«Questo Paese è inamovibile finché resterà un Paese di ricattati e ricattatori»

TERZA PARTE. Prosegue la nostra intervista a Sandra Amurri sulle nomine al Dap, Nino Di Matteo sul parallelismo storico con il pool antimafia di Palermo e sulle conversazioni intercettate di Luca Palamara.

«Questo Paese è inamovibile finché resterà un Paese di ricattati e ricattatori»
Sandra Amurri: fonte: profilo facebook

«La storia si ripete sempre due volte» è una delle frasi più conosciute di MarxGramsci, un secolo fa, ammonì che «la storia insegna ma non ha scolari». Le vicende italiane, gli intrighi, le trame e gli intrecci  indicibili, sembrano apparire la perfetta realizzazione delle frasi profetiche che abbiamo riportato. Non è compito nostro giudicare se, completando la frase di Marx, la prima volta è una tragedia e la seconda una farsa: cerchiamo solo di documentare, approfondire e raccontare i fatti.

I terremoti che stanno investendo la giustizia in Italia, dall’amministrazione penitenziaria a quello che è stanno definito «sistema Palamara», sono tra i più importanti fatti di questi mesi su cui è doveroso svolgere questo compito.

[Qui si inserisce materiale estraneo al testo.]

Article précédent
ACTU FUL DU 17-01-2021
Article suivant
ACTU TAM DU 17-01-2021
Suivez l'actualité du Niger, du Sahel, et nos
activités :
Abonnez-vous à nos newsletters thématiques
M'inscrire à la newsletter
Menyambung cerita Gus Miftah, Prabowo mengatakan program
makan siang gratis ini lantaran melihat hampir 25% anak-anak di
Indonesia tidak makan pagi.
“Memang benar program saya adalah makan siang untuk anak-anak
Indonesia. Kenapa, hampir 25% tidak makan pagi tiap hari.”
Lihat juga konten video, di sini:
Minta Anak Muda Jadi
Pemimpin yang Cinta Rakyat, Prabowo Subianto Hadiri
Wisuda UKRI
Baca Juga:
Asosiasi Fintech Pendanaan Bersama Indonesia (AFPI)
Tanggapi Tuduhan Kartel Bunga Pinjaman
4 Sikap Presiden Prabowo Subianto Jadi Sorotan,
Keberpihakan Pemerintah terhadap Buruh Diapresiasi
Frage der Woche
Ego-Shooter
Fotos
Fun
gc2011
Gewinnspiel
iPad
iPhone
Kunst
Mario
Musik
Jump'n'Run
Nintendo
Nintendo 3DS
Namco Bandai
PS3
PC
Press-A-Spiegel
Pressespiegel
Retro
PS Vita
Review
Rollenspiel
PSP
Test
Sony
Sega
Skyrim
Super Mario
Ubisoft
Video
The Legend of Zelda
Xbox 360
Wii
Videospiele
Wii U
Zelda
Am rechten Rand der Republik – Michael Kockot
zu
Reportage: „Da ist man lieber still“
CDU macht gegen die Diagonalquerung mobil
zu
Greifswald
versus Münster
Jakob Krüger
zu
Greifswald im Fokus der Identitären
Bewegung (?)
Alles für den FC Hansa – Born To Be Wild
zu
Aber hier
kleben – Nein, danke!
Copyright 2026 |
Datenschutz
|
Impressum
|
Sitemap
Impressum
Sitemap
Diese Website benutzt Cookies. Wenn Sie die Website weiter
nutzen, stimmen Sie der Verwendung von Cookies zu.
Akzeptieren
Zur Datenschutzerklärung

Prosegue la nostra intervista a Sandra Amurri, esperta giornalista, oggi inviata de Il Fatto Quotidiano. Nei primi due articoli pubblicati abbiamo ricostruito quanto accaduto al Dipartimento dell’Amministrazione Penitenziaria (DAP) e sulla nomina mancata a Nino Di Matteo, eventi che riportano alla mente le decisioni del Csm e le polemiche mediatiche contro Giovanni Falcone. Proseguendo la nostra conversazione con Sandra Amurri, non potevamo che ripartire da questi parallelismi storici.   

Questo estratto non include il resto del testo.